Single by Brainstorm

from the album Stormin'
- B-side: "Stormin'"
- Released: 1977
- Recorded: 1977
- Genre: Soul; disco;
- Length: 7:39 (12") 3:00 (7") 3:45 (7")
- Label: Tabu Records
- Songwriter(s): Trenita Womack "Bongo Lady Way", Belita Woods
- Producer(s): Jerry Peters

= Lovin' Is Really My Game =

"Lovin' Is Really My Game" is a 1977 song by American group Brainstorm, and is the lead single from their debut album Stormin'. The song was written by lead singer, Belita Woods along with Trenita Womack "Bongo Lady Way".

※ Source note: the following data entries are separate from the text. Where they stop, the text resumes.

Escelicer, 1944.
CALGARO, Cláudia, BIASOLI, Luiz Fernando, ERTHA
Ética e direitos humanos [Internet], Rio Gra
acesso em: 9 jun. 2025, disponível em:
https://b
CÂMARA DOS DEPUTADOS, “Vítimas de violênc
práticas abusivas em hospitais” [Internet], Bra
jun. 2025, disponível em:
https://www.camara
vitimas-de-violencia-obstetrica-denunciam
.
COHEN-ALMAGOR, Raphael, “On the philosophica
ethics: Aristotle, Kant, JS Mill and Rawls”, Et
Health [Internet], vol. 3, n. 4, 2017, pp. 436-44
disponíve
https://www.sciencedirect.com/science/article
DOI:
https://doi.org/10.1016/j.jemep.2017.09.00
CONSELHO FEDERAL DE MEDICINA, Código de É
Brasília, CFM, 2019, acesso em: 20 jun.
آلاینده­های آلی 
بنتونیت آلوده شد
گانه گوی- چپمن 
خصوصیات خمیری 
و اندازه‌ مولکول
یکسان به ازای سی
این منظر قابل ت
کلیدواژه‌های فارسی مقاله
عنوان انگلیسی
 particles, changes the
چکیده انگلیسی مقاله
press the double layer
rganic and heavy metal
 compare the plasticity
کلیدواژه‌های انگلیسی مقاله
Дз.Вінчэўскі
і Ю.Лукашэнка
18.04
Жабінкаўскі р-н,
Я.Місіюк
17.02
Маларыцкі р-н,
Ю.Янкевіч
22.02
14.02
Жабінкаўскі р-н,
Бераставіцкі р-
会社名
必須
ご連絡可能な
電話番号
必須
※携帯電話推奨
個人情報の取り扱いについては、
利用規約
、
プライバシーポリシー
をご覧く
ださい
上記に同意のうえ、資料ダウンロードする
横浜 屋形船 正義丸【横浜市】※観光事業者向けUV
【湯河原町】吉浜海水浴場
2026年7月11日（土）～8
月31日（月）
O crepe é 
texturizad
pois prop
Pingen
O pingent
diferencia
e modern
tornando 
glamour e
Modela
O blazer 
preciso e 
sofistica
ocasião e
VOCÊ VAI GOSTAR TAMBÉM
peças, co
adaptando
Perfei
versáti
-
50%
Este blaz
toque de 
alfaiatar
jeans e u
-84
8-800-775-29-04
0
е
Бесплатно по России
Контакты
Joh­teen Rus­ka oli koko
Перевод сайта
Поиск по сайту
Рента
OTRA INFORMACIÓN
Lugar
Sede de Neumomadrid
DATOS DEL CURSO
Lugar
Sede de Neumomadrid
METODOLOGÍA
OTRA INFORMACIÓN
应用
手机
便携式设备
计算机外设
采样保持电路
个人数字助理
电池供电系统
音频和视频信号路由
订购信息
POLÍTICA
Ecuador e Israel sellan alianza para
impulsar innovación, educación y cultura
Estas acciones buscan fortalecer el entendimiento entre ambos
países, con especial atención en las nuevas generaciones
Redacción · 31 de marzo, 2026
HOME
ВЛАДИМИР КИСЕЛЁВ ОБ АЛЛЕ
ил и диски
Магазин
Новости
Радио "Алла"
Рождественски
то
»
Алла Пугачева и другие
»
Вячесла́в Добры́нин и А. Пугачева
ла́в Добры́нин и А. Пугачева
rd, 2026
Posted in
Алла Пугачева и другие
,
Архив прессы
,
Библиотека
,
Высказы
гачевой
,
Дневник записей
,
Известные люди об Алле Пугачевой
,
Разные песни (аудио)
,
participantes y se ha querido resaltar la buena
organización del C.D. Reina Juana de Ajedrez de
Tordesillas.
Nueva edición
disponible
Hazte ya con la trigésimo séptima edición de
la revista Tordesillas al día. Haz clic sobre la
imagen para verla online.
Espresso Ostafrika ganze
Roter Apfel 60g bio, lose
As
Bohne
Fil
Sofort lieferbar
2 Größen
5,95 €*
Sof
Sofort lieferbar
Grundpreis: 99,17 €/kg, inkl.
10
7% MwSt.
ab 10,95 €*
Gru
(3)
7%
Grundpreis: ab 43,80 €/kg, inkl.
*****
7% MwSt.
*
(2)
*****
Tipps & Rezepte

The extended version of the song was released as a vinyl 7" single in two parts; A-side part 1 and B-side part 2. "Lovin' Is Really My Game" peaked at number fourteen on both the Billboard Disco Play chart, and Hot Soul chart.

==Charts==
===Weekly charts===

| Chart (1977) | Peak position |
|---|---|
| US Billboard Hot Soul Singles | 14 |
| US Billboard Hot Dance Club Play | 14 |

==Cover versions==
- In 1978, Betty Wright recorded a cover which is included on her album Betty Wright, Live.
- In 1984, dance music performer Zino made the top 30 on the dance chart with her recording.
- In 1984, disco singer Sylvester also covered the song on his album M-1015.
- In 2000, Ann Nesby went to number one on the dance chart for one week with her recording.